Source data START

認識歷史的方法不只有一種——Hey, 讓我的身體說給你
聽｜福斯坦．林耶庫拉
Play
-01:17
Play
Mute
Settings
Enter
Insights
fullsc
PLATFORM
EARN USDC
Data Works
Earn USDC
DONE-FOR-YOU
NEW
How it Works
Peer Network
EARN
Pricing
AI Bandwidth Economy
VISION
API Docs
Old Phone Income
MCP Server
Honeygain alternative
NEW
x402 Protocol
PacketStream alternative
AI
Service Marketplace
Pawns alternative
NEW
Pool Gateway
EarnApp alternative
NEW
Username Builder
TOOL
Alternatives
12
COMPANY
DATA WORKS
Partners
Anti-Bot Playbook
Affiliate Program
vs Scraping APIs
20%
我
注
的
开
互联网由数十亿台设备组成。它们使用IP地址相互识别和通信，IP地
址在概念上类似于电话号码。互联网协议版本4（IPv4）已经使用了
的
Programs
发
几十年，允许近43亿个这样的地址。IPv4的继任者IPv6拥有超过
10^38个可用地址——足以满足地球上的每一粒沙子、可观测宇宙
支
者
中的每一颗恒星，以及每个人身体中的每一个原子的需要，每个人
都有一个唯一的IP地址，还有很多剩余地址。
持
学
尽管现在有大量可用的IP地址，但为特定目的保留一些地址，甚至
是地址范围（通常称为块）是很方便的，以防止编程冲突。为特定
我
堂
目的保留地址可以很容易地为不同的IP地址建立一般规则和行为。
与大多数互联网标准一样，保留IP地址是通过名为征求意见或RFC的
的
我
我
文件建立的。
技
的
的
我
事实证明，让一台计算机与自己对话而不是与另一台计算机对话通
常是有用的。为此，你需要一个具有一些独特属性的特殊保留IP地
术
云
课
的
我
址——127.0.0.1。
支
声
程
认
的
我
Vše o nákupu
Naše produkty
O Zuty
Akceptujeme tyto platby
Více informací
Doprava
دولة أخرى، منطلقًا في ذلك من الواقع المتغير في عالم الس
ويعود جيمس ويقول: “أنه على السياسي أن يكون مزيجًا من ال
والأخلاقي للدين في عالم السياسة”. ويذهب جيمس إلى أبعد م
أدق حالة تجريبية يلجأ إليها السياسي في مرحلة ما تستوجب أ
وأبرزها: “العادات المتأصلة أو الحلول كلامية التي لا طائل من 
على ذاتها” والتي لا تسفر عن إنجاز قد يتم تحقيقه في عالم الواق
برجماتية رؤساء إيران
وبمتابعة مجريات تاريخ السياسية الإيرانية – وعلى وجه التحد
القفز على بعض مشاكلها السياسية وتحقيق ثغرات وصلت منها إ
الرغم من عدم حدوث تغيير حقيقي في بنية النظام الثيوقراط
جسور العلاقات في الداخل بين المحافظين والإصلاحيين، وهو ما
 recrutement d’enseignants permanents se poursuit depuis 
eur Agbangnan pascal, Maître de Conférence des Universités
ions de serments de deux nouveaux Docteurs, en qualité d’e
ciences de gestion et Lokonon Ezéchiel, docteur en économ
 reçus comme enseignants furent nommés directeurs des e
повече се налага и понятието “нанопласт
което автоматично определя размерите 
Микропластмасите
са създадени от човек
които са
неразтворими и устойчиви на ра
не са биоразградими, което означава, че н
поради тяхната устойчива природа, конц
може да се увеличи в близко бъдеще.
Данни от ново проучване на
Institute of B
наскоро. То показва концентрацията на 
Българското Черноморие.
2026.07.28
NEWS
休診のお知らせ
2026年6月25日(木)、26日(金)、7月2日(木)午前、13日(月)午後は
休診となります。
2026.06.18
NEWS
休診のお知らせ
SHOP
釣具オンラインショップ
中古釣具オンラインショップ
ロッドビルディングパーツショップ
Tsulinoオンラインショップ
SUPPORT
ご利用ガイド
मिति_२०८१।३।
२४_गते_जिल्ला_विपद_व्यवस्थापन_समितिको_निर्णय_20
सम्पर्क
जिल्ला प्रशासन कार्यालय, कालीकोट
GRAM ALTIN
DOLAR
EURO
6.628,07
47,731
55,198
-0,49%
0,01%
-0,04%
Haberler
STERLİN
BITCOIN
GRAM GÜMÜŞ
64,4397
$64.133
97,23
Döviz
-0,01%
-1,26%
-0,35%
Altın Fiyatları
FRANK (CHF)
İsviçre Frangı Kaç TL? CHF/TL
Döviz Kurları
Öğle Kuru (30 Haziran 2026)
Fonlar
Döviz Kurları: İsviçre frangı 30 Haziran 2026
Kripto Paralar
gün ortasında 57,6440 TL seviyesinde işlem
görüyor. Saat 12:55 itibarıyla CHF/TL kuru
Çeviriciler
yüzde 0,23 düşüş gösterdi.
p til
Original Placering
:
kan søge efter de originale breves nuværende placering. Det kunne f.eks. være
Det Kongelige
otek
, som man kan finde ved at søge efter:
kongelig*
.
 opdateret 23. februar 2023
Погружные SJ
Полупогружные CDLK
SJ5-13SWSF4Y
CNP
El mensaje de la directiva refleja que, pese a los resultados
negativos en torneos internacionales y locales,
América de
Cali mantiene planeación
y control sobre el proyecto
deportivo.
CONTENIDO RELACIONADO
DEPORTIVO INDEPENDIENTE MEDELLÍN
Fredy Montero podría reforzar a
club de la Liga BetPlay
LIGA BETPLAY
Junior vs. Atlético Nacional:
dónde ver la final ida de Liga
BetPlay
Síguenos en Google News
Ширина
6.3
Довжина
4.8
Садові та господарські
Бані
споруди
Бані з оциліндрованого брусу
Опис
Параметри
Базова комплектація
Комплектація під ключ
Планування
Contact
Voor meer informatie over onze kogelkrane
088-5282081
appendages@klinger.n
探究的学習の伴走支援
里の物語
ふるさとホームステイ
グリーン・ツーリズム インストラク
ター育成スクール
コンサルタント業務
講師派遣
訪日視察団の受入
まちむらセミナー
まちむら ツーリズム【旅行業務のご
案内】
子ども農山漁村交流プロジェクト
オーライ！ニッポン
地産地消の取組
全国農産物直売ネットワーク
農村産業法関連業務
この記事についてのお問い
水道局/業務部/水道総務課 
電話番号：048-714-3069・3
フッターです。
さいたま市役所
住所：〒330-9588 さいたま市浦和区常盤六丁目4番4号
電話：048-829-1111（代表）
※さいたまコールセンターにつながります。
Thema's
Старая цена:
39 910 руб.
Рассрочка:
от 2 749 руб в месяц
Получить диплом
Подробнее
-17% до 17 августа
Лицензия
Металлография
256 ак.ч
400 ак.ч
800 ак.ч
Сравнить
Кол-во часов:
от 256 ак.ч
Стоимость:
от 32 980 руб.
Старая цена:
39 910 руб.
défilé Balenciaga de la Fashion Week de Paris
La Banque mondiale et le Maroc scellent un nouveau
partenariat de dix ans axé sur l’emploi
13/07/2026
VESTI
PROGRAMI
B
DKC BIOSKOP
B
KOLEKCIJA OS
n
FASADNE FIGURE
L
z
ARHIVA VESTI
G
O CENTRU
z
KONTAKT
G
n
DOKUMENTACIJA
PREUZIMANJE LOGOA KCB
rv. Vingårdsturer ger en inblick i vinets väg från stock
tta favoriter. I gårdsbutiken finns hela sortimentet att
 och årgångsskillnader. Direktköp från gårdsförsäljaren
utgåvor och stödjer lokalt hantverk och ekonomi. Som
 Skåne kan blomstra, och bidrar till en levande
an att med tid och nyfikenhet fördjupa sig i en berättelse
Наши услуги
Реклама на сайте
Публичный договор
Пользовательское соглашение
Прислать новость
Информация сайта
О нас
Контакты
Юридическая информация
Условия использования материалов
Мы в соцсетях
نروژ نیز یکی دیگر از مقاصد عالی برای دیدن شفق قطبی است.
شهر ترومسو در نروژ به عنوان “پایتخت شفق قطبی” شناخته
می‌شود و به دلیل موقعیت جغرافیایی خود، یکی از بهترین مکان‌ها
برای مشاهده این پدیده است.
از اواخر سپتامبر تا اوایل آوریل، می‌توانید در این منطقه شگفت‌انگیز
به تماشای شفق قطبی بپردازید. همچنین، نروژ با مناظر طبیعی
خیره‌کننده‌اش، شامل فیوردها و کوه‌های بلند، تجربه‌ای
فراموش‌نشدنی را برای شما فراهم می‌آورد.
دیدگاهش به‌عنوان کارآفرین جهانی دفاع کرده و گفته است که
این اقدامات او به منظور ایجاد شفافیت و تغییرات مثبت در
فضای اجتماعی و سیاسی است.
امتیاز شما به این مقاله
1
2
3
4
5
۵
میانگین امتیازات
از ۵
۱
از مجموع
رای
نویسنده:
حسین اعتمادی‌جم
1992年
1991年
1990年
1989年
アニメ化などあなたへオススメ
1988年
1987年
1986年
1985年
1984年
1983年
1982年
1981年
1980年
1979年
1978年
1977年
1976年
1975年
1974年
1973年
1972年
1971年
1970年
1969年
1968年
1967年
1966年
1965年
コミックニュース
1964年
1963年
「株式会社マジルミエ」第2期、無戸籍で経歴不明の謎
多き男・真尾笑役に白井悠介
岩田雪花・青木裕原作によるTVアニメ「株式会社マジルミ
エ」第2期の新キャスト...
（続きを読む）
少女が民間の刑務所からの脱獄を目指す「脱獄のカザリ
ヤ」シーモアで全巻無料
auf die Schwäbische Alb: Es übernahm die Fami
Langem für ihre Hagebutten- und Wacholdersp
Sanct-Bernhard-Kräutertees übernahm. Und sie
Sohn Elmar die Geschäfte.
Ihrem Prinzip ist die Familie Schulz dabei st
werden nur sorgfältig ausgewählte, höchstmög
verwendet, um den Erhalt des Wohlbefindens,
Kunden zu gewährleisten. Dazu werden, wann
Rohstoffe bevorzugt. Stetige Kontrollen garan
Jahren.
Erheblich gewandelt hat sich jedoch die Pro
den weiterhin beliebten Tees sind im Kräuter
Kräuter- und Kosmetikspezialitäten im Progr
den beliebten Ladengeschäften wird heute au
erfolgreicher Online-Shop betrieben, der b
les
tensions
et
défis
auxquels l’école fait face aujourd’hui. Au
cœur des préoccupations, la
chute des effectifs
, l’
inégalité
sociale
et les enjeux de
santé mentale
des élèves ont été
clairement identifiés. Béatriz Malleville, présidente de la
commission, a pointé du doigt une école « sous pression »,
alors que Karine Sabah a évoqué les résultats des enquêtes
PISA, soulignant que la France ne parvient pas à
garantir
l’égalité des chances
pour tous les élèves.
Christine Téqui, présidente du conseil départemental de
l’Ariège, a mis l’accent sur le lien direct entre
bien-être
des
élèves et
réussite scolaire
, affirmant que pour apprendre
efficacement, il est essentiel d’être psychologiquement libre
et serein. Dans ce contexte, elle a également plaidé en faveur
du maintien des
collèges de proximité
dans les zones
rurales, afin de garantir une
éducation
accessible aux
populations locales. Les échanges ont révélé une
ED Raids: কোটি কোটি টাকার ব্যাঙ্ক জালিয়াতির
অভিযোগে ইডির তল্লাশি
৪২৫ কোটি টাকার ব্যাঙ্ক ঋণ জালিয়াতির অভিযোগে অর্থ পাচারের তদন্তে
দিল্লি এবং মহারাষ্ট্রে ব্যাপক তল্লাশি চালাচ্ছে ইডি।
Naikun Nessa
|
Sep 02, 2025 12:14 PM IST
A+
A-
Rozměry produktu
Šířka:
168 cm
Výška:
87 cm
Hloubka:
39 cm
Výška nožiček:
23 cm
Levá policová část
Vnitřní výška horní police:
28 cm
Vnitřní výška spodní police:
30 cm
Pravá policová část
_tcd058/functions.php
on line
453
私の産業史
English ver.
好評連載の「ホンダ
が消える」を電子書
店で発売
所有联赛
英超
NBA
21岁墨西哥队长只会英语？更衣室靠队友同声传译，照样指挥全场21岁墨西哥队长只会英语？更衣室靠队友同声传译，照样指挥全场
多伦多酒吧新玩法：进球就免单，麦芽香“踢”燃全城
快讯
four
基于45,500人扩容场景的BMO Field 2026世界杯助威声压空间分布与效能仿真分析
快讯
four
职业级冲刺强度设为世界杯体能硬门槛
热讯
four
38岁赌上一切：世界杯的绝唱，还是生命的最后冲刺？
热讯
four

Source data END

* _Work instruction_:
All that should appear in the response is the run of lines from the first line of the entries through the line containing "ciences de gestion", copied exactly.

* _Exercise response_:
認識歷史的方法不只有一種——Hey, 讓我的身體說給你
聽｜福斯坦．林耶庫拉
Play
-01:17
Play
Mute
Settings
Enter
Insights
fullsc
PLATFORM
EARN USDC
Data Works
Earn USDC
DONE-FOR-YOU
NEW
How it Works
Peer Network
EARN
Pricing
AI Bandwidth Economy
VISION
API Docs
Old Phone Income
MCP Server
Honeygain alternative
NEW
x402 Protocol
PacketStream alternative
AI
Service Marketplace
Pawns alternative
NEW
Pool Gateway
EarnApp alternative
NEW
Username Builder
TOOL
Alternatives
12
COMPANY
DATA WORKS
Partners
Anti-Bot Playbook
Affiliate Program
vs Scraping APIs
20%
我
注
的
开
互联网由数十亿台设备组成。它们使用IP地址相互识别和通信，IP地
址在概念上类似于电话号码。互联网协议版本4（IPv4）已经使用了
的
Programs
发
几十年，允许近43亿个这样的地址。IPv4的继任者IPv6拥有超过
10^38个可用地址——足以满足地球上的每一粒沙子、可观测宇宙
支
者
中的每一颗恒星，以及每个人身体中的每一个原子的需要，每个人
都有一个唯一的IP地址，还有很多剩余地址。
持
学
尽管现在有大量可用的IP地址，但为特定目的保留一些地址，甚至
是地址范围（通常称为块）是很方便的，以防止编程冲突。为特定
我
堂
目的保留地址可以很容易地为不同的IP地址建立一般规则和行为。
与大多数互联网标准一样，保留IP地址是通过名为征求意见或RFC的
的
我
我
文件建立的。
技
的
的
我
事实证明，让一台计算机与自己对话而不是与另一台计算机对话通
常是有用的。为此，你需要一个具有一些独特属性的特殊保留IP地
术
云
课
的
我
址——127.0.0.1。
支
声
程
认
的
我
Vše o nákupu
Naše produkty
O Zuty
Akceptujeme tyto platby
Více informací
Doprava
دولة أخرى، منطلقًا في ذلك من الواقع المتغير في عالم الس
ويعود جيمس ويقول: “أنه على السياسي أن يكون مزيجًا من ال
والأخلاقي للدين في عالم السياسة”. ويذهب جيمس إلى أبعد م
أدق حالة تجريبية يلجأ إليها السياسي في مرحلة ما تستوجب أ
وأبرزها: “العادات المتأصلة أو الحلول كلامية التي لا طائل من 
على ذاتها” والتي لا تسفر عن إنجاز قد يتم تحقيقه في عالم الواق
برجماتية رؤساء إيران
وبمتابعة مجريات تاريخ السياسية الإيرانية – وعلى وجه التحد
القفز على بعض مشاكلها السياسية وتحقيق ثغرات وصلت منها إ
الرغم من عدم حدوث تغيير حقيقي في بنية النظام الثيوقراط
جسور العلاقات في الداخل بين المحافظين والإصلاحيين، وهو ما
 recrutement d’enseignants permanents se poursuit depuis 
eur Agbangnan pascal, Maître de Conférence des Universités
ions de serments de deux nouveaux Docteurs, en qualité d’e
ciences de gestion et Lokonon Ezéchiel, docteur en économ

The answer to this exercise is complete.